Without further comment, state how many lines in the listing below contain the word "como".

Given records >>
★ ★ ★ ★ ★

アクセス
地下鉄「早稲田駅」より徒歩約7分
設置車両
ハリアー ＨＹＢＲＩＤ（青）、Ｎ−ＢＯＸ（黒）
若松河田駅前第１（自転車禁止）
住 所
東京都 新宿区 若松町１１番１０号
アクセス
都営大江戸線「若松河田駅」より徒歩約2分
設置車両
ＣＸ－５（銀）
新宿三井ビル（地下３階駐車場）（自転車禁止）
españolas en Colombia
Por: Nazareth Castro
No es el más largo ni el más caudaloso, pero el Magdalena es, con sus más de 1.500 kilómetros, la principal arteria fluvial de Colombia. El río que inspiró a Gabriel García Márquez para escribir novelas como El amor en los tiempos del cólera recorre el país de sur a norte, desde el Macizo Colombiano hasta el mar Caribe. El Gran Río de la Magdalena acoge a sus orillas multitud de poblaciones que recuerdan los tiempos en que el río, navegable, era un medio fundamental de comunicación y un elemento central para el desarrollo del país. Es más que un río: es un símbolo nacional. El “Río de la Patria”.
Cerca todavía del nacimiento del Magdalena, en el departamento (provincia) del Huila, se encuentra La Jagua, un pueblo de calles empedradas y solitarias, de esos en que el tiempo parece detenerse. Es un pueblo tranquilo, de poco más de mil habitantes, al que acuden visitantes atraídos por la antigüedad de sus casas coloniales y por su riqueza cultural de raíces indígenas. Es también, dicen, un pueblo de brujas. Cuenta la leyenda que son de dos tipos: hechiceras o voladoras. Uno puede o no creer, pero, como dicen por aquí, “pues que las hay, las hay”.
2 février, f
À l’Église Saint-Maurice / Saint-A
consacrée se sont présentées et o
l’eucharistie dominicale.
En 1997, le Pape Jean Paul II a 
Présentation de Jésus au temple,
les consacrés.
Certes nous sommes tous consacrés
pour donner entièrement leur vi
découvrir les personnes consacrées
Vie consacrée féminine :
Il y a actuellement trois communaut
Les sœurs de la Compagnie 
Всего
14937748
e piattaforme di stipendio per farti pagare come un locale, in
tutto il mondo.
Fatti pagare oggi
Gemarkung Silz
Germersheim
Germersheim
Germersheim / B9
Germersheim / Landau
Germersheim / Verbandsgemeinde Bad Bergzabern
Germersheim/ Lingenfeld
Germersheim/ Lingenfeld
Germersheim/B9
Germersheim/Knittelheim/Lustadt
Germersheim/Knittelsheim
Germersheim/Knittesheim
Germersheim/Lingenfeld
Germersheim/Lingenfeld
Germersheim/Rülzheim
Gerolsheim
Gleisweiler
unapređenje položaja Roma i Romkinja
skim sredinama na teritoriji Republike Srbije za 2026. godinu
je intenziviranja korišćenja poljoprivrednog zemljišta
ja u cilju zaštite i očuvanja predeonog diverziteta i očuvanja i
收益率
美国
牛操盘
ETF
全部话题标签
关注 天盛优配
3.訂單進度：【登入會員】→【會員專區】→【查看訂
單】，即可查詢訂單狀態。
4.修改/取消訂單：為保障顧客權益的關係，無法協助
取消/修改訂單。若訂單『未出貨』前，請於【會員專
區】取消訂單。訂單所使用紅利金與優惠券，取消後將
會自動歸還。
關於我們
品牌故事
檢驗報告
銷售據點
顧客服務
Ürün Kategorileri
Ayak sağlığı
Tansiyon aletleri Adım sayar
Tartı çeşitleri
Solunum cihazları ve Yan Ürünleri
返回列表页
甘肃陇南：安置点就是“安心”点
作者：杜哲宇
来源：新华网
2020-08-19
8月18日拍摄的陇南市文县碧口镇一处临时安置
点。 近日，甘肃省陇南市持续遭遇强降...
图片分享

★ ★ ★ ★ ★

Reply to the task >>
2